The answer must be an exact copy of the lines from the one containing "ec gestion efficace de l’humidité" through the end of the records, with the pictures left out.

• [SUPPLIED MATERIAL]
<<<<
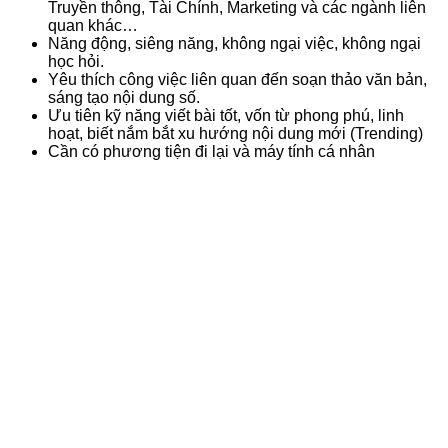
Truyền thông, Tài Chính, Marketing và các ngành liên
quan khác…
Năng động, siêng năng, không ngại việc, không ngại
học hỏi.
Yêu thích công việc liên quan đến soạn thảo văn bản,
sáng tạo nội dung số.
Ưu tiên kỹ năng viết bài tốt, vốn từ phong phú, linh
hoạt, biết nắm bắt xu hướng nội dung mới (Trending)
Cần có phương tiện đi lại và máy tính cá nhân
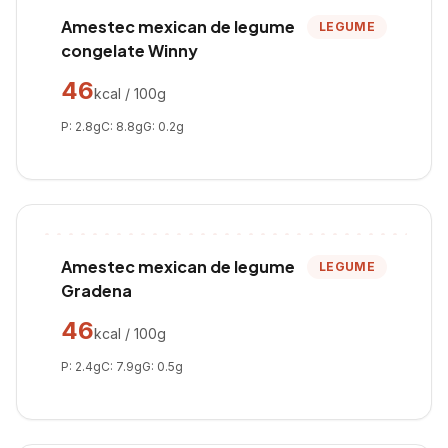
Amestec mexican de legume
LEGUME
congelate Winny
46
kcal / 100g
P:
2.8
g
C:
8.8
g
G:
0.2
g
Amestec mexican de legume
LEGUME
Gradena
46
kcal / 100g
P:
2.4
g
C:
7.9
g
G:
0.5
g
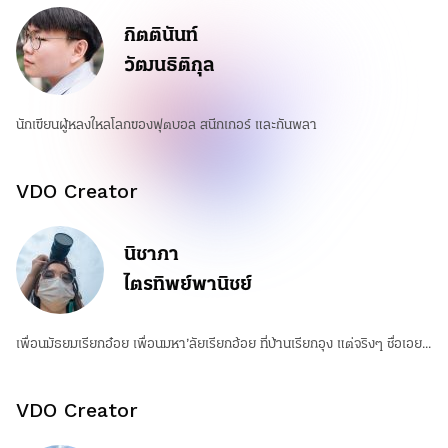
กิตตินันท์
วัฒนธิติกุล
นักเขียนผู้หลงใหลโลกของฟุตบอล สนีกเกอร์ และกันพลา
VDO Creator
นิชาภา
ไตรทิพย์พานิชย์
เพื่อนมัธยมเรียกอ๋อย เพื่อนมหา’ลัยเรียกอ้อย ที่บ้านเรียกอุง แต่จริงๆ ชื่อเอย...
VDO Creator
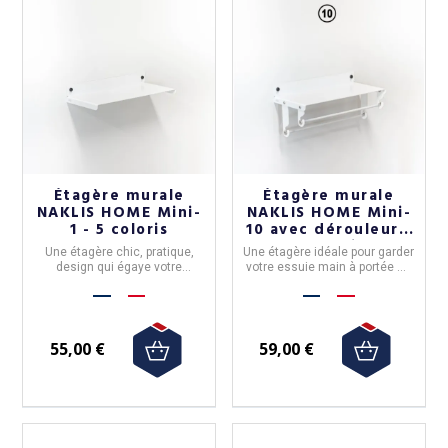
Étagère murale
Étagère murale
NAKLIS HOME Mini-
NAKLIS HOME Mini-
1 - 5 coloris
10 avec dérouleur -
5 coloris
Une étagère chic, pratique,
Une étagère idéale pour garder
design qui égaye votre
votre essuie main à portée de
maison. Disponible en 5
mains. Disponible en 2
couleurs.
versions.
55,00 €
59,00 €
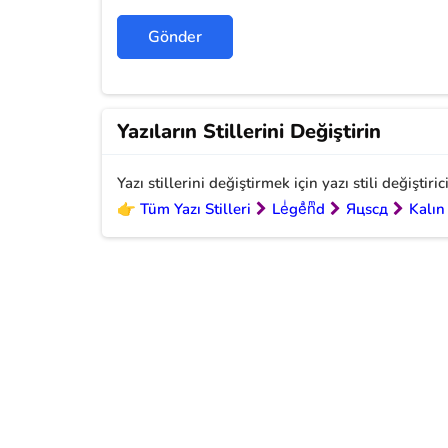
Yazıların Stillerini Değiştirin
Yazı stillerini değiştirmek için yazı stili değiştiri
👉
Tüm Yazı Stilleri
Leͥgeͣnͫd
Яцscд
Kalın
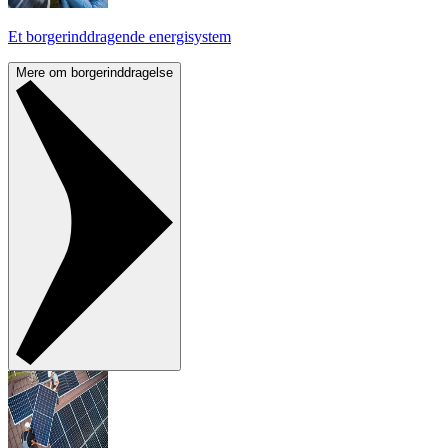
Et borgerinddragende energisystem
Mere om borgerinddragelse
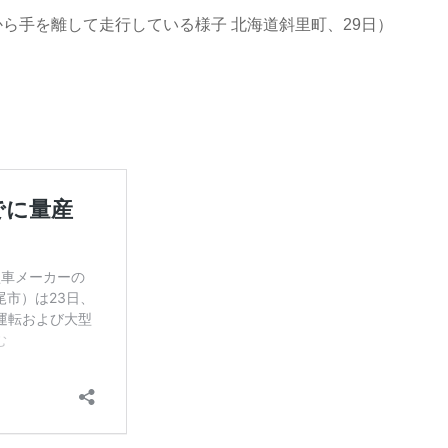
ら手を離して走行している様子 北海道斜里町、29日）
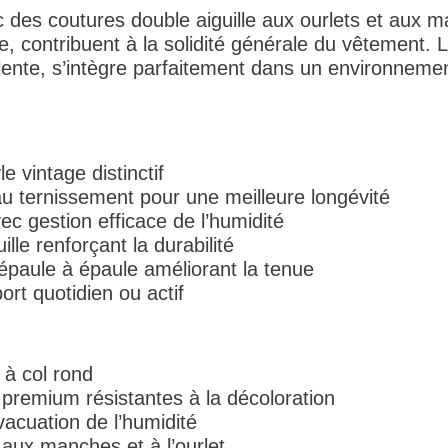
ec des coutures double aiguille aux ourlets et aux
e, contribuent à la solidité générale du vêtement.
lente, s’intègre parfaitement dans un environnemen
e vintage distinctif
au ternissement pour une meilleure longévité
ec gestion efficace de l’humidité
lle renforçant la durabilité
épaule à épaule améliorant la tenue
ort quotidien ou actif
 à col rond
premium résistantes à la décoloration
vacuation de l’humidité
 aux manches et à l’ourlet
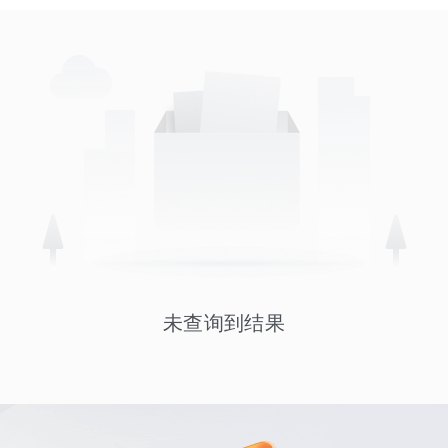
未查询到结果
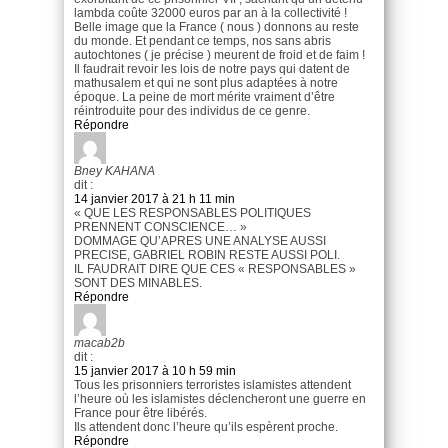
lambda coûte 32000 euros par an à la collectivité !
Belle image que la France ( nous ) donnons au reste
du monde. Et pendant ce temps, nos sans abris
autochtones ( je précise ) meurent de froid et de faim !
Il faudrait revoir les lois de notre pays qui datent de
mathusalem et qui ne sont plus adaptées à notre
époque. La peine de mort mérite vraiment d’être
réintroduite pour des individus de ce genre.
Répondre
Bney KAHANA
dit :
14 janvier 2017 à 21 h 11 min
« QUE LES RESPONSABLES POLITIQUES
PRENNENT CONSCIENCE… »
DOMMAGE QU’APRES UNE ANALYSE AUSSI
PRECISE, GABRIEL ROBIN RESTE AUSSI POLI.
IL FAUDRAIT DIRE QUE CES « RESPONSABLES »
SONT DES MINABLES.
Répondre
macab2b
dit :
15 janvier 2017 à 10 h 59 min
Tous les prisonniers terroristes islamistes attendent
l’heure où les islamistes déclencheront une guerre en
France pour être libérés.
Ils attendent donc l’heure qu’ils espèrent proche.
Répondre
>>>>
• [ANSWER AREA]
ec gestion efficace de l’humidité
lle renforçant la durabilité
épaule à épaule améliorant la tenue
ort quotidien ou actif
 à col rond
premium résistantes à la décoloration
vacuation de l’humidité
 aux manches et à l’ourlet
未查询到结果
lambda coûte 32000 euros par an à la collectivité !
Belle image que la France ( nous ) donnons au reste
du monde. Et pendant ce temps, nos sans abris
autochtones ( je précise ) meurent de froid et de faim !
Il faudrait revoir les lois de notre pays qui datent de
mathusalem et qui ne sont plus adaptées à notre
époque. La peine de mort mérite vraiment d’être
réintroduite pour des individus de ce genre.
Répondre
Bney KAHANA
dit :
14 janvier 2017 à 21 h 11 min
« QUE LES RESPONSABLES POLITIQUES
PRENNENT CONSCIENCE… »
DOMMAGE QU’APRES UNE ANALYSE AUSSI
PRECISE, GABRIEL ROBIN RESTE AUSSI POLI.
IL FAUDRAIT DIRE QUE CES « RESPONSABLES »
SONT DES MINABLES.
Répondre
macab2b
dit :
15 janvier 2017 à 10 h 59 min
Tous les prisonniers terroristes islamistes attendent
l’heure où les islamistes déclencheront une guerre en
France pour être libérés.
Ils attendent donc l’heure qu’ils espèrent proche.
Répondre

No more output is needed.